4. Evaporation, crystallization and separation – The food detectives move on to the next step needed to convert sugar cane into sugar. The plant manager had placed the next NIR analyzer at the outlet of the evaporator and crystallizer to help minimize sucrose loss and degradation, to control color formation and make sure he can closely regulate operation variables.

The massecuite produced during crystallization undergoes a further centrifugation step to separate the sugar crystals from the molasses. The NIR unit helps achieve better quality of the sugar crystals at this step. NIR technology also lets the plant manager continuously measure sucrose content and color, so he can adjust the levels of water addition to avoid sucrose loss. The NIR unit also supports better use of heating energy and reduction of production costs.

5. Raw sugar drying and storage – During the drying step, the operator measures the moisture content and colour (ICUMSA) to produce a consistent quality product that remains free of lumps and discoloration during storage. The operator must also document final product composition for POL, moisture and colour. The NIR-Online system supports this step by avoiding rework time and costs and ensuring the final product composition meets specifications and quality standards.

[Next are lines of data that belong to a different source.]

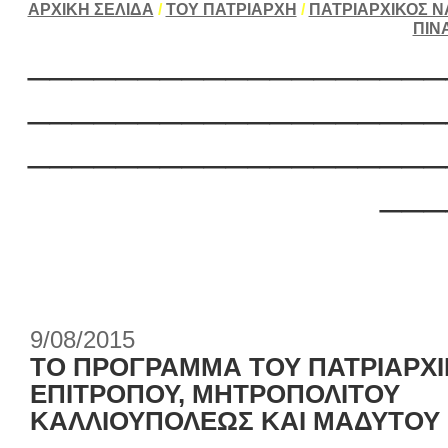
ΑΡΧΙΚΗ ΣΕΛΙΔΑ
/
ΤΟΥ ΠΑΤΡΙΑΡΧΗ
/
ΠΑΤΡΙΑΡΧΙΚΟΣ Ν
ΠΙΝ
___________________
___________________
___________________
___
9/08/2015
ΤΟ ΠΡΟΓΡΑΜΜΑ ΤΟΥ ΠΑΤΡΙΑΡΧ
ΕΠΙΤΡΟΠΟΥ, ΜΗΤΡΟΠΟΛΙΤΟΥ
ΚΑΛΛΙΟΥΠΟΛΕΩΣ ΚΑΙ ΜΑΔΥΤΟΥ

The food detectives have now completed their tour and are amazed at the results. Nancy Beef is busy jotting down notes. But the quality control manager is happy to produce a summary of the parameters he controls during sugar cane processing using NIR technology:

He invites them into their office and shows them real hard data on why he finds NIR technology to be so sweet for his business. He pulls out a graph that shows how he has managed to save 183,000€ last year by using NIR to optimize his extraction process. His calculations show that his cane sugar production was of 146,000 tons last year. He considers that 1 ton of sugarcane can produce 100 kg of sugar and his plant has a crushing capacity of 4,000 tons. By successfully increasing his yield by 0.5% thanks to continuous monitoring of sugar cane, bagasse and juice composition, he obtained an additional annual yield of 730 tons. This corresponded to 182,500€ of extra profit for him.

Both the customer and the food detectives are so excited about these results! They go out in the evening to celebrate, and this time the caipirinhas are no longer virgin. As a parting gift, he also offers the food detectives a video on how NIR is used for monitoring the quality of sugar cane made by his team. And the food detectives put their sugar cane customer in touch with the palm oil producer, as another NIR superfan. They also share a great webinar on quality control of palm oil and other edible oils in case he wants to see another application of the NIR technology.

On the return flight, the detectives discuss if some day all flights will be powered by bioethanol made from sugar cane! Airbus just flew its biggest jet from Toulouse to Nice, France, a three-hour flight, on 100% sustainable fuel. They hope that maybe Switzerland – Brazil is not so far in the future! Maybe one of their cases should be on bioethanol production from sugar cane indeed!